Bernadette Devlin, who had been present at the demonstration and was due to speak at the rally, tried to speak in the ensuing debate in order to give her version of events, but, despite support from other MPs, was prevented from doing so by the Speaker.
5.2 On 1st February 1972, the Opposition moved an adjournment debate on the events of Bloody Sunday. It was well understood by all concerned that, once the Tribunal of Inquiry was set up, the law of contempt would prevent any further comment on those events [see Hansard 1.2.1972, cal 242]. It is significant, therefore, that the Minister of State for Defence, Lord Balniel, despite protests from a number of MPs, insisted on making the following statement during the debate [Hansard, col 270]:
"In normal circumstances one could well claim that, since an inquiry is to be set up, it would be better that nothing should be said at this stage which might seem to prejudge what the findings of the inquiry will be. But, as the House knows, there has been a series of reports involving the most serious allegations against the Army's conduct. It is conceivable, although I much hope that it will not prove to be the case, that these allegations will be given further currency during the course of the debate.

I think, therefore, that it is right for me to set out in good faith the facts as I know them, although I realise that the facts as I know them conflict with the statements which have been made by other people. It is right because, however urgently the inquiry is conducted, some time is bound to elapse before the evidence can be collected and weighed. It is not right that the Army's case could go by default when bitter, intemperate, and, to the best of my belief, inaccurate or untrue statements have been made against it. It would be grossly unfair to the forces in Northern Ireland. We must also recognise that the IRA is waging a war, not only of bullets and bombs but of words. It is waging a highly skilled war of propaganda, in which corpses, the unutterable sadness of relatives, the confusion, the gullibility and the downright lies are all brought into play. If the IRA is allowed to win this war I shudder to think what will be the future of the people living in Northern Ireland.

To allow the Army's case to go by default would be to allow to go by default the very people whose sole purpose is to prevent Northern Ireland sliding into civil war."

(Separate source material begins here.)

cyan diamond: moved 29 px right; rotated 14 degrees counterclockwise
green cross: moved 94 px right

At this point Lord Balniel was interrupted while MPs argued about the propriety of his continuing to give the army's version of events. He nevertheless went on to describe at some length the governments view of IRA tactics, which he said had recently changed because of inroads by the intelligence services into their command structure. He alleged that the IRA was increasingly directing its attacks to "soft" targets, and was using the general public as "crowd cover" to shield its members while it attacked the security forces. Justifying the imposition of the ban on demonstrations, he said:
"Civil rights marches suit the IRA's tactics and purposes well - not just because of their propaganda value but also because they give it a chance to create trouble."

Having created the impression that those involved in the Bloody Sunday march were either active supporters of or had been used by the IRA, he went on to suggest that responsibility for the violence on Bloody Sunday lay with the organisers of the march, a sentiment which was echoed by Lord Widgery in his report [Conclusion 1].

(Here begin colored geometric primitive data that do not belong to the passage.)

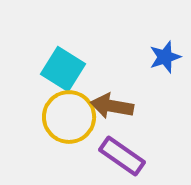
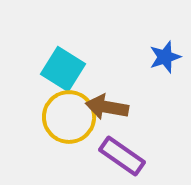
brown arrow: moved 5 px left, 1 px down
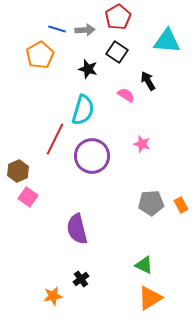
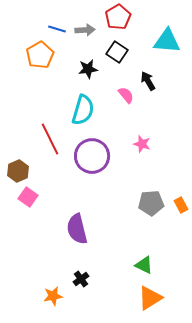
black star: rotated 24 degrees counterclockwise
pink semicircle: rotated 18 degrees clockwise
red line: moved 5 px left; rotated 52 degrees counterclockwise
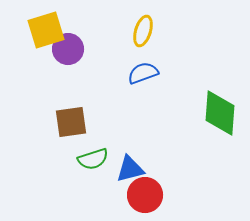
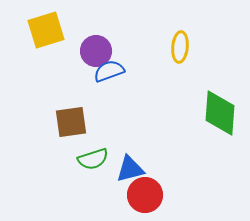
yellow ellipse: moved 37 px right, 16 px down; rotated 12 degrees counterclockwise
purple circle: moved 28 px right, 2 px down
blue semicircle: moved 34 px left, 2 px up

Lord Balniel then gave his version of the facts as he knew them:

"I turn now to the events of Sunday afternoon in Londonderry. Intelligence information had given the security forces good reason to believe that the IRA would exploit the opportunities afforded by the march and subsequent rioting to mount attacks on the security forces. Marchers began to gather in the Creggan, at about 2 pm. By about 2.45, when they numbered about 800, they set off on a tour of the Creggan and the Bogside, gradually building up their strength to about 3,000. The march was well marshalled at this stage.

Troops from the three resident Londonderry battalions were manning a number of barriers inside the edge of a Catholic area, and in particular in the area of William Street. The decision precisely when and where to intervene in an illegal march in order to frustrate it is a matter for the commander on the spot. In this case, no action was to be taken against the marchers unless they tried to break through barriers or to direct violence against the troops.

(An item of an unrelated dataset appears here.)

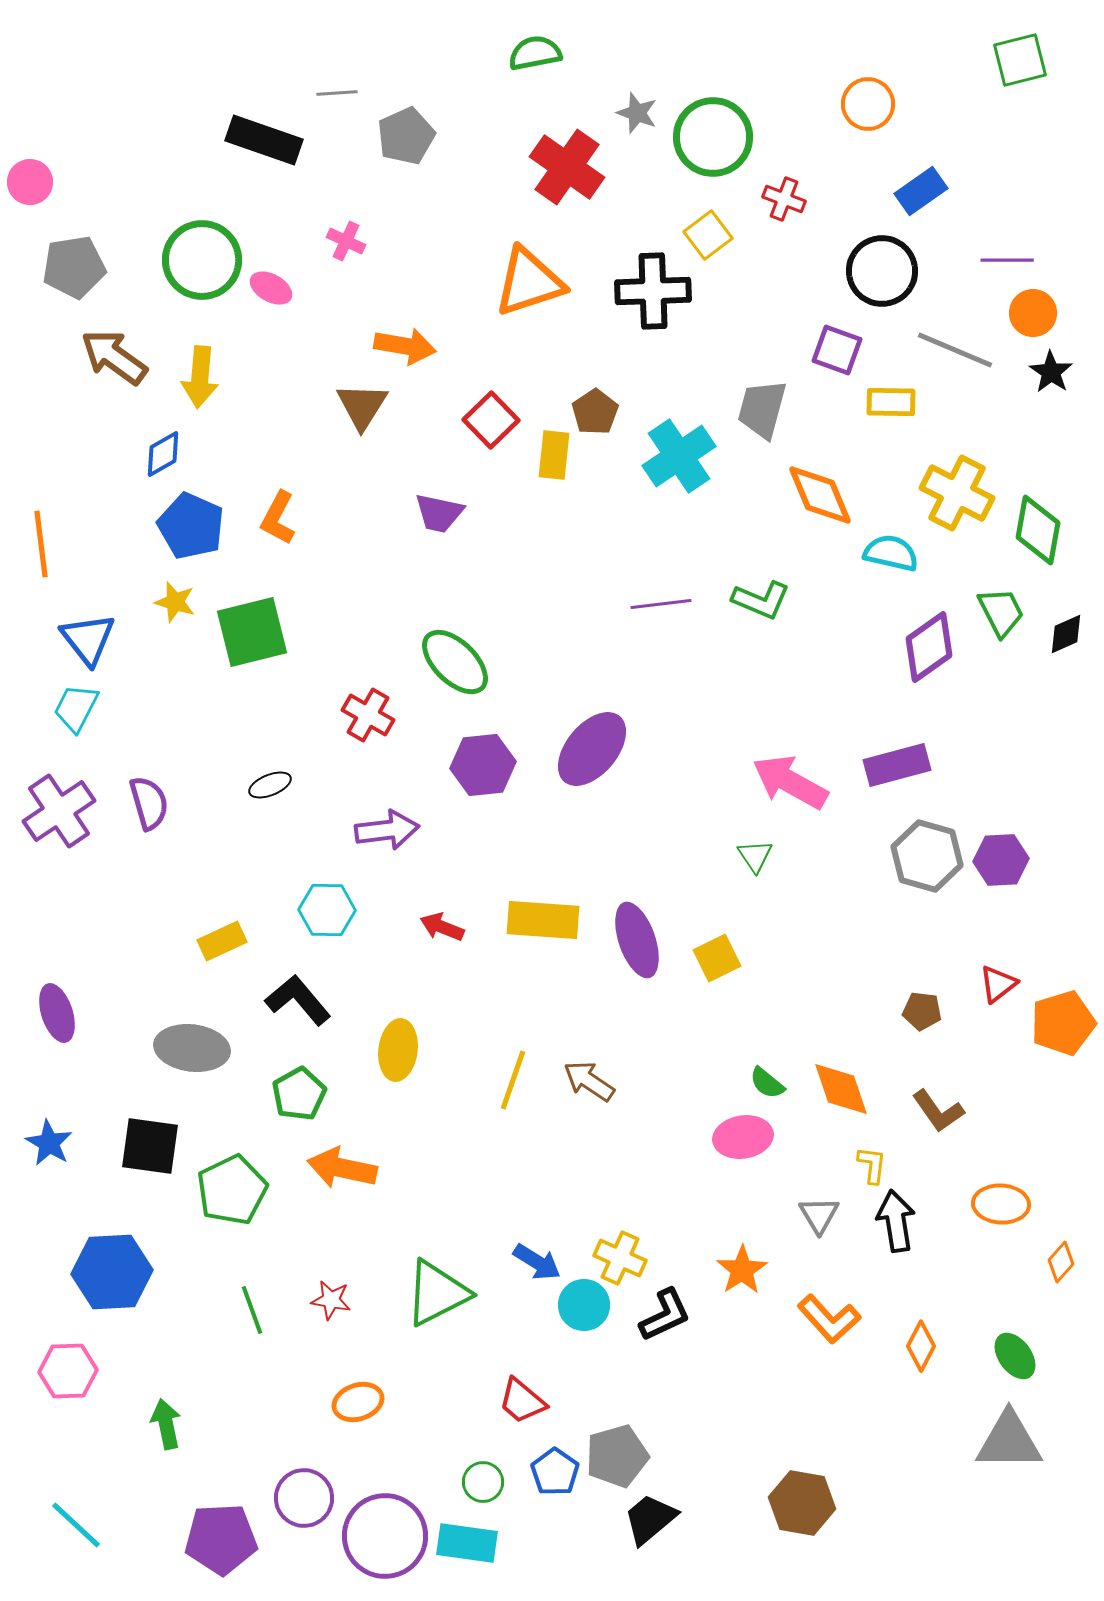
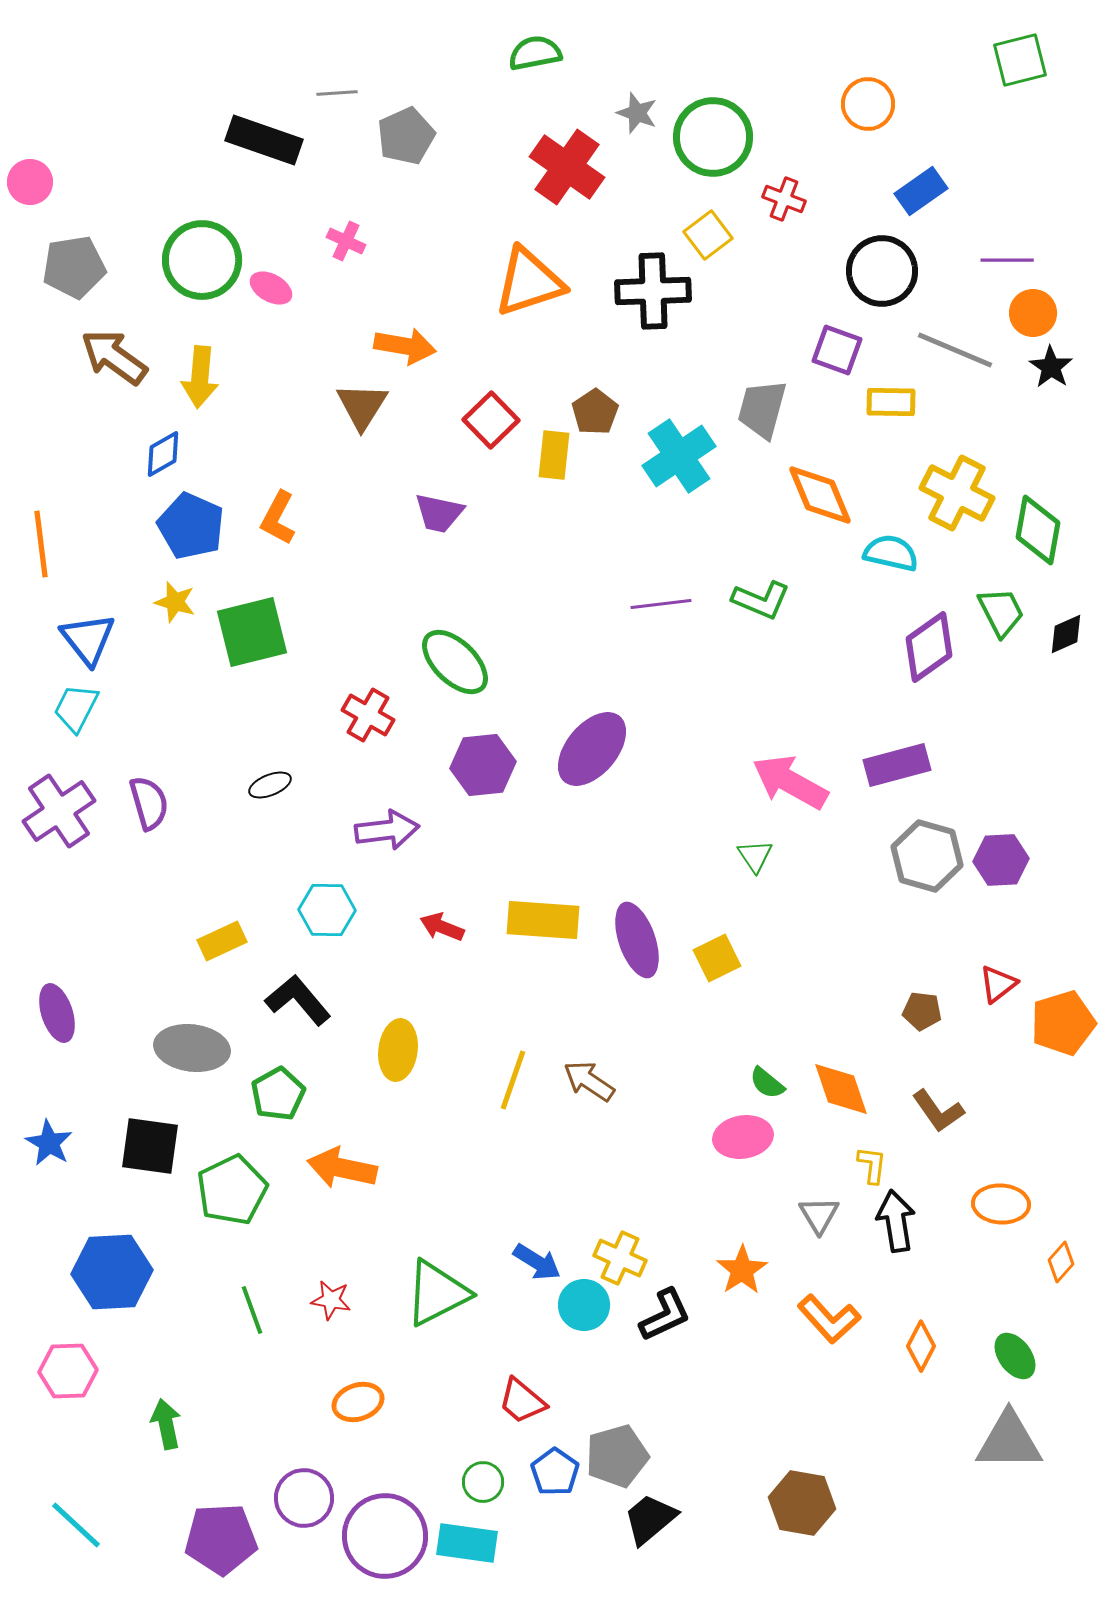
black star at (1051, 372): moved 5 px up
green pentagon at (299, 1094): moved 21 px left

The marchers reached the barrier in William Street, east of the junction with Rossville Street, just before 3.40. There was a brief discussion between the march leaders, the Army and the RUC. The leaders began to move off, but stewards were unable to keep control and large groups of trouble-makers started to throw stones, bottles, steel bars, and other missiles - including canisters of CS - at the troops manning the barriers in the area. Water cannon were used, and the bulk of the crowd moved back to the open ground around Rossville Street, leaving behind a hooligan element still attacking troops at the barriers. At this stage troops used CS and rubber bullets against the rioters.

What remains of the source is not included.